◆ Data excerpts ◆
*** Begin section ***
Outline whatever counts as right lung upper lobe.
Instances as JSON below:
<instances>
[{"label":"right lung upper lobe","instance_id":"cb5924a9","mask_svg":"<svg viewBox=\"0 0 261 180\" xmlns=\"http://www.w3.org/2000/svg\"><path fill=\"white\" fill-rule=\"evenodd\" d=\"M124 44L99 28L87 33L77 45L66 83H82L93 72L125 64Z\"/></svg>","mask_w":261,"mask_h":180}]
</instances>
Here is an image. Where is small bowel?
*** End section ***
*** Begin section ***
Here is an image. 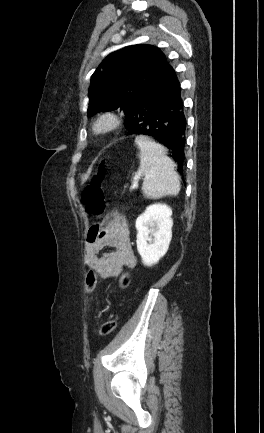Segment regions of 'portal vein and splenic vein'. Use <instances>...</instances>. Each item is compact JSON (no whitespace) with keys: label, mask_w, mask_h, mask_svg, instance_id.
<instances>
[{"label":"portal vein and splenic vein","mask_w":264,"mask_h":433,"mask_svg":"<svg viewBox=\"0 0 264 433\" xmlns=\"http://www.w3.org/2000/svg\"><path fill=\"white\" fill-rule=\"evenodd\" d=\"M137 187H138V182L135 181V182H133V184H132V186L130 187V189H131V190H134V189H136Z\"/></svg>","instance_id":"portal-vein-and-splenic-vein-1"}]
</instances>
*** End section ***
*** Begin section ***
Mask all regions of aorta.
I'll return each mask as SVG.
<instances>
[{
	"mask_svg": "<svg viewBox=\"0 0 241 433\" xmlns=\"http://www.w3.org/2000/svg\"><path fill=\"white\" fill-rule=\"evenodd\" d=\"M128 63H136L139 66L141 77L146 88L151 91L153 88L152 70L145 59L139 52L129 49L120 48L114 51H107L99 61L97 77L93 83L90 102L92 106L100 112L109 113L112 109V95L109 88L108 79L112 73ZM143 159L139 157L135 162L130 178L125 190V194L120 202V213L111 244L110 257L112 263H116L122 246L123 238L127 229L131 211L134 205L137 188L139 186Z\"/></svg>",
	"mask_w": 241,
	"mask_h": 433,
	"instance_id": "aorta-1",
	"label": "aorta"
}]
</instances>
*** End section ***
◆ Your task ◆
In the entries above, the lines between the one holding "Outline whatever counts" and the one holding "Here is an image. Where is small bowel?", inclusive, are to be printed exactly as written, and those alone.

◆ Answer for the task ◆
Outline whatever counts as right lung upper lobe.
Instances as JSON below:
<instances>
[{"label":"right lung upper lobe","instance_id":"cb5924a9","mask_svg":"<svg viewBox=\"0 0 261 180\" xmlns=\"http://www.w3.org/2000/svg\"><path fill=\"white\" fill-rule=\"evenodd\" d=\"M124 44L99 28L87 33L77 45L66 83H82L93 72L125 64Z\"/></svg>","mask_w":261,"mask_h":180}]
</instances>
Here is an image. Where is small bowel?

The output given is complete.